Here's Why You're Not Having Any Dreams

Waking up and recalling a fantastical dream can be one of the most fun things to do in the morning. According to Healthline, there's no conclusive reason as to why we dream, but you're most likely to drop off into a fantastical land during REM sleep, or the rapid eye movement stage. However, sometimes you don't dream at all, and it could say everything about the quality of sleep you're getting. So here's why you're not having dreams. There's a distinct difference between not remembering your dreams and not having any at all. Clinical psychologist and associate professor, Kelly Baron, told Allure that you're much more likely not to dream if you suffer from a sleep disorder.

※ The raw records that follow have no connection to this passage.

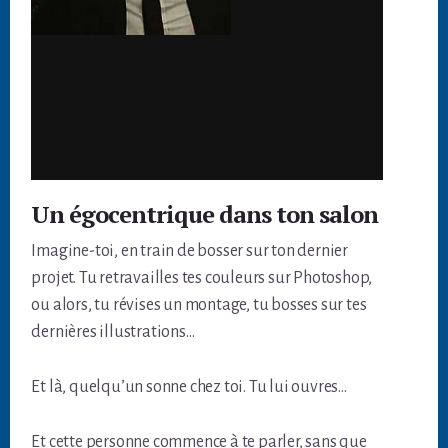
Un égocentrique dans ton salon
Imagine-toi, en train de bosser sur ton dernier
projet. Tu retravailles tes couleurs sur Photoshop,
ou alors, tu révises un montage, tu bosses sur tes
dernières illustrations…
Et là, quelqu’un sonne chez toi. Tu lui ouvres…
Et cette personne commence à te parler, sans que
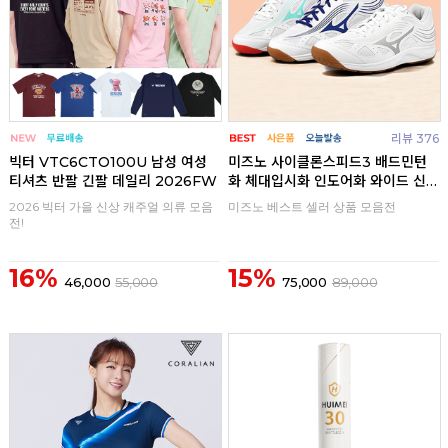
리뷰 376
빅터 VTC6CTO100U 남성 여성
미즈노 사이클론스피드3 배드민턴
티셔츠 반팔 긴팔 데일리 2026FW
화 체대입시화 인도어화 와이드 신
발
2026 빅터 가을 신상 캐주얼 의류 모음
미즈노 베스트 셀러 상품 모음전
전!
16%
15%
46,000
55,000
75,000
89,000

According to the Sleep Foundation, adults need at least eight hours of sleep per night. However, the Centers for Disease Control and Prevention found that 35.2% of all adults in the U.S. report sleeping on average for less than seven hours per night. This won't just leave you feeling sleepy in the morning. In Psychology Today, Patrick McNamara Ph.D. suggested that it could really impact how frequently you dream. Big Think also suggested that problems with your quality of sleep and dream problems go hand in hand.

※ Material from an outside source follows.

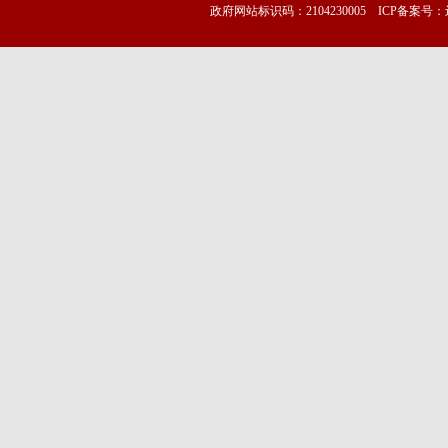
政府网站标识码：2104230005 ICP备案号：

How your quality of sleep affects your dreams

According to research published by the National Institute of Neurological Disorders and Stroke, on average, people spend about two hours per night dreaming. And Healthy Sleep said REM sleep makes up about twenty to twenty-five percent of your total sleep, and this is the time most conducive to dreaming.

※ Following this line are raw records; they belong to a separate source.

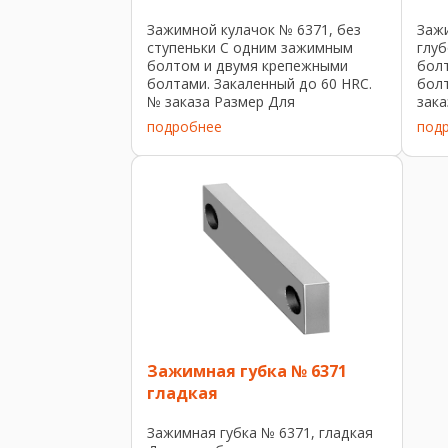
Зажимной кулачок № 6371, без
Зажи
ступеньки С одним зажимным
глу
болтом и двумя крепежными
бол
болтами. Закаленный до 60 HRC.
болт
№ заказа Размер Для
зак
направляющей шириной Усилие
кула
подробнее
под
зажима [кН] Зажимной ход [мм]
Зажи
Вес [г] 304972 50101-50 50 12 2
4109
370 304998 80101-80 80 15 ...
80 80
Зажимная губка № 6371
гладкая
Зажимная губка № 6371, гладкая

Medical News Today reports that during REM sleep you experience rapid eye movement, your brain activity is similar to that seen while awake, there's increased oxygen consumption by the brain, and your face and limbs may twitch. This stage of sleep is most commonly associated with vivid dreams, so if you don't experience enough REM sleep then you won't dream. According to the Cleveland Clinic, you drop into REM sleep around one and a half hours after you go to sleep. If you're often interrupted while you sleep, or struggle falling asleep, then you're more likely to miss out on REM sleep and dreaming.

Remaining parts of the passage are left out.